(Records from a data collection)

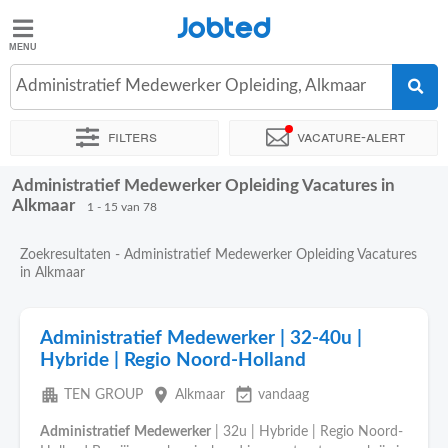
Jobted
Jobted
Vacatures
Administratief Medewerker Opleiding, Alkmaar
Filters
Vacature-alert
Salarissen
Administratief Medewerker Opleiding Vacatures in
Sorteer op
Exacte locatie
Bedrijf
Uitzendbureau
Soo
Alkmaar
1 - 15 van 78
Zoekresultaten - Administratief Medewerker Opleiding Vacatures
in Alkmaar
Administratief Medewerker | 32-40u |
Hybride | Regio Noord-Holland
apartment
place
event_available
TEN GROUP
Alkmaar
vandaag
Administratief
Medewerker
| 32u | Hybride | Regio Noord-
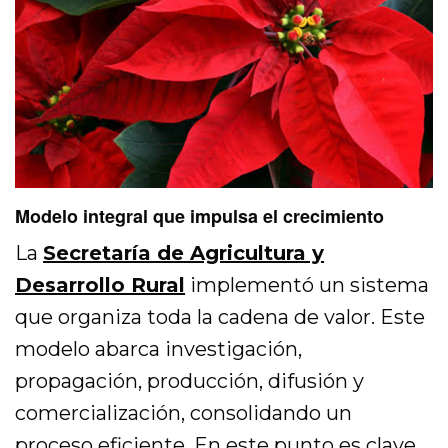
Modelo integral que impulsa el crecimiento
La
Secretaría de Agricultura y
Desarrollo Rural
implementó un sistema
que organiza toda la cadena de valor. Este
modelo abarca investigación,
propagación, producción, difusión y
comercialización, consolidando un
proceso eficiente. En este punto es clave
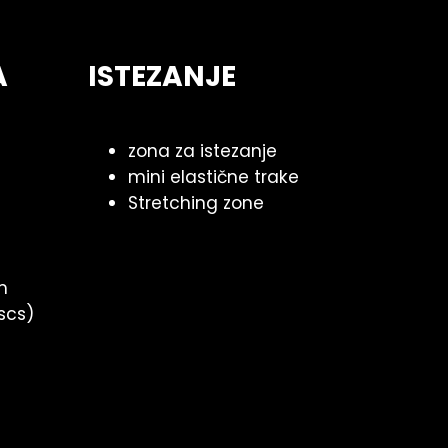
A
ISTEZANJE
zona za istezanje
mini elastične trake
Stretching zone
m
scs)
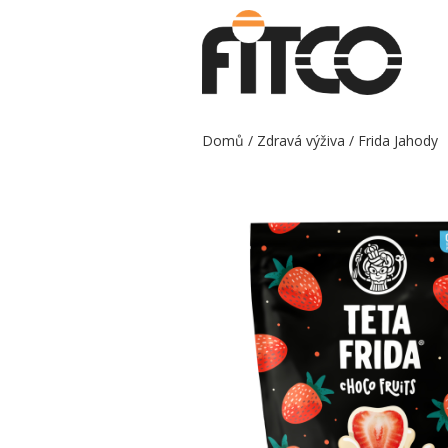
Domů
/
Zdravá výživa
/ Frida Jahody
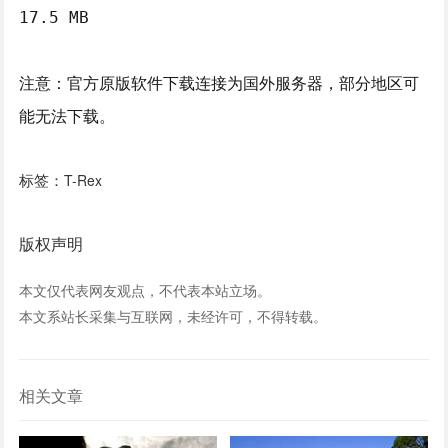
17.5 MB
注意：官方原版软件下载连接为国外服务器，部分地区可
能无法下载。
标签：
T-Rex
版权声明
本文仅代表网友观点，不代表本站立场。
本文系站长采集与互联网，未经许可，不得转载。
相关文章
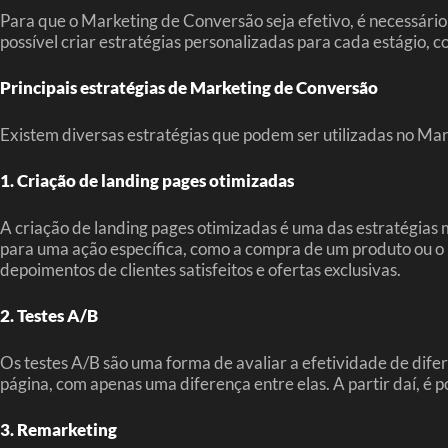
Para que o Marketing de Conversão seja efetivo, é necessário
possível criar estratégias personalizadas para cada estágio,
Principais estratégias de Marketing de Conversão
Existem diversas estratégias que podem ser utilizadas no Ma
1. Criação de landing pages otimizadas
A criação de landing pages otimizadas é uma das estratégias 
para uma ação específica, como a compra de um produto ou o 
depoimentos de clientes satisfeitos e ofertas exclusivas.
2. Testes A/B
Os testes A/B são uma forma de avaliar a efetividade de dif
página, com apenas uma diferença entre elas. A partir daí, é p
3. Remarketing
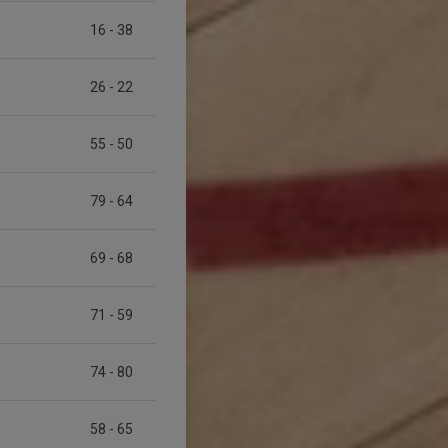
16
-
38
26
-
22
55
-
50
79
-
64
69
-
68
71
-
59
74
-
80
58
-
65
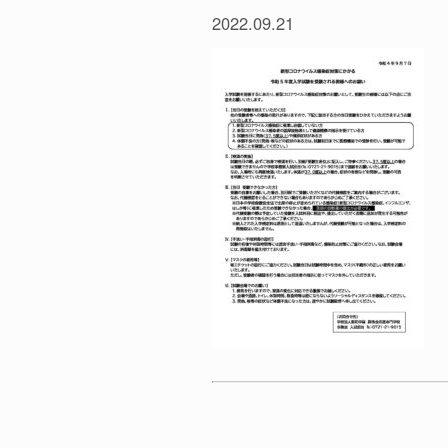
2022.09.21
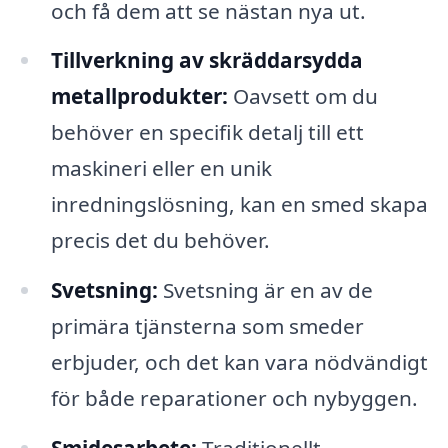
och få dem att se nästan nya ut.
Tillverkning av skräddarsydda
metallprodukter:
Oavsett om du
behöver en specifik detalj till ett
maskineri eller en unik
inredningslösning, kan en smed skapa
precis det du behöver.
Svetsning:
Svetsning är en av de
primära tjänsterna som smeder
erbjuder, och det kan vara nödvändigt
för både reparationer och nybyggen.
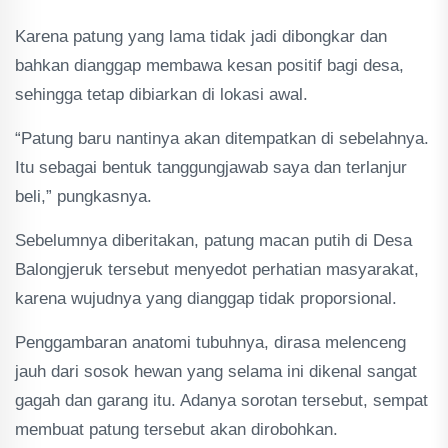
Karena patung yang lama tidak jadi dibongkar dan
bahkan dianggap membawa kesan positif bagi desa,
sehingga tetap dibiarkan di lokasi awal.
“Patung baru nantinya akan ditempatkan di sebelahnya.
Itu sebagai bentuk tanggungjawab saya dan terlanjur
beli,” pungkasnya.
Sebelumnya diberitakan, patung macan putih di Desa
Balongjeruk tersebut menyedot perhatian masyarakat,
karena wujudnya yang dianggap tidak proporsional.
Penggambaran anatomi tubuhnya, dirasa melenceng
jauh dari sosok hewan yang selama ini dikenal sangat
gagah dan garang itu. Adanya sorotan tersebut, sempat
membuat patung tersebut akan dirobohkan.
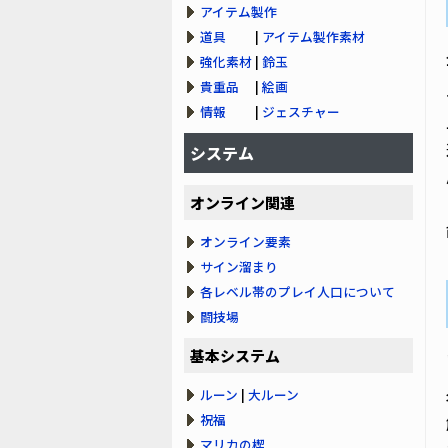
アイテム製作
道具
|
アイテム製作素材
強化素材
|
鈴玉
貴重品
|
絵画
情報
|
ジェスチャー
システム
オンライン関連
オンライン要素
サイン溜まり
各レベル帯のプレイ人口について
闘技場
基本システム
ルーン
|
大ルーン
祝福
マリカの楔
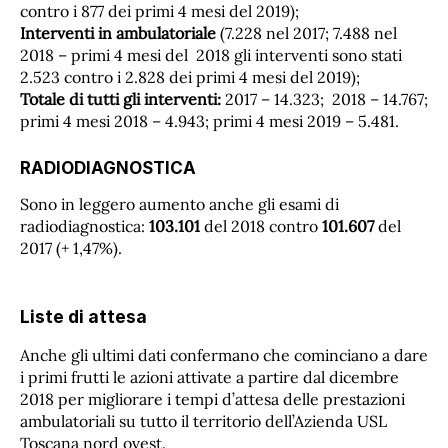
contro i 877 dei primi 4 mesi del 2019);
Interventi in ambulatoriale
(7.228 nel 2017; 7.488 nel
2018 – primi 4 mesi del 2018 gli interventi sono stati
2.523 contro i 2.828 dei primi 4 mesi del 2019);
Totale di tutti gli interventi:
2017 – 14.323; 2018 – 14.767;
primi 4 mesi 2018 – 4.943; primi 4 mesi 2019 – 5.481.
RADIODIAGNOSTICA
Sono in leggero aumento anche gli esami di
radiodiagnostica:
103.101
del 2018 contro
101.607
del
2017 (+ 1,47%).
Liste di attesa
Anche gli ultimi dati confermano che cominciano a dare
i primi frutti le azioni attivate a partire dal dicembre
2018 per migliorare i tempi d’attesa delle prestazioni
ambulatoriali su tutto il territorio dell’Azienda USL
Toscana nord ovest.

Description of the task: Within the records, how many lines include "Noord"? The answer is the number and nothing else.

Exercise answer: 2